The committee of security service heads, made up of the leaders of the Mossad, Shin Bet and the military, isn’t what it used to be, either. Relations between the three of them are not at their best, and inter-organizational competition runs rampant despite their fruitful cooperation on some fronts.

Even the term lengths of these three leaders have a question mark hovering over them. Kochavi is still awaiting notification of whether his term is being extended for a fourth year starting January, as is customary; during his tenure as defense minister, Avigdor Lieberman was much quicker to extend the term of former IDF chief Gadi Eisenkot at an earlier stage. The term of Mossad chief Cohen was extended by six months through June, and his deputy, “D,” was already named as his successor, but then Attorney General Avichai Mendelblit stepped in to announce that there may be issues with a transitional government approving such an appointment.

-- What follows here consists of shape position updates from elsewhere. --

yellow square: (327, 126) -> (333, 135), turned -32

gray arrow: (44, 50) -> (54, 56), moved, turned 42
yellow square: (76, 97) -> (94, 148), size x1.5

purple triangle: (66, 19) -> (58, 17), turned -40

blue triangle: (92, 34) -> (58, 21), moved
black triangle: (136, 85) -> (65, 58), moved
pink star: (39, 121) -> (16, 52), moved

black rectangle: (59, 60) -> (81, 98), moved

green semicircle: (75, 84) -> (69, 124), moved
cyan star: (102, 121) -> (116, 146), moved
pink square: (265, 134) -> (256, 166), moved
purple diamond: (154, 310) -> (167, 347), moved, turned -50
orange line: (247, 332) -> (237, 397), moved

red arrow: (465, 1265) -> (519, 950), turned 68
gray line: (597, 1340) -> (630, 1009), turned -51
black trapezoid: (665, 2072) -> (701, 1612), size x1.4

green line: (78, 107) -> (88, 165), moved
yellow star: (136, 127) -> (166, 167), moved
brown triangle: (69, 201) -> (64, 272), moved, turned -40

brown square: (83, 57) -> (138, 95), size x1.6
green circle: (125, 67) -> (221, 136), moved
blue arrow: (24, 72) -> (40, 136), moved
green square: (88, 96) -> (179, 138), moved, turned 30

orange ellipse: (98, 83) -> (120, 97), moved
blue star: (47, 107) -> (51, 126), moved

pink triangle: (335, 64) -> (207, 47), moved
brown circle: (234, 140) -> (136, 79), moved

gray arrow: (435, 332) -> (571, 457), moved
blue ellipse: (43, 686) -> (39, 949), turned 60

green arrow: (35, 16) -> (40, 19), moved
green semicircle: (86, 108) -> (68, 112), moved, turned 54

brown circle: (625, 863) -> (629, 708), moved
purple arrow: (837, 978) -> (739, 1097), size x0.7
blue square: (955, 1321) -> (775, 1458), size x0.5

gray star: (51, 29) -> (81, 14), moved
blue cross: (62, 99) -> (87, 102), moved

Shin Bet head Nadav Argaman, who had been due to step down next month, has agreed to Netanyahu’s request to extend his term by another four months. But the extension is not being made under normal circumstances. Netanyahu wants to name National Security Council head Meir Ben-Shabbat, a member of his inner circle, to the post. That choice has encountered firm opposition from Gantz and reservations on the part of other members of the security service – making for difficult conditions for conducting such a complex campaign.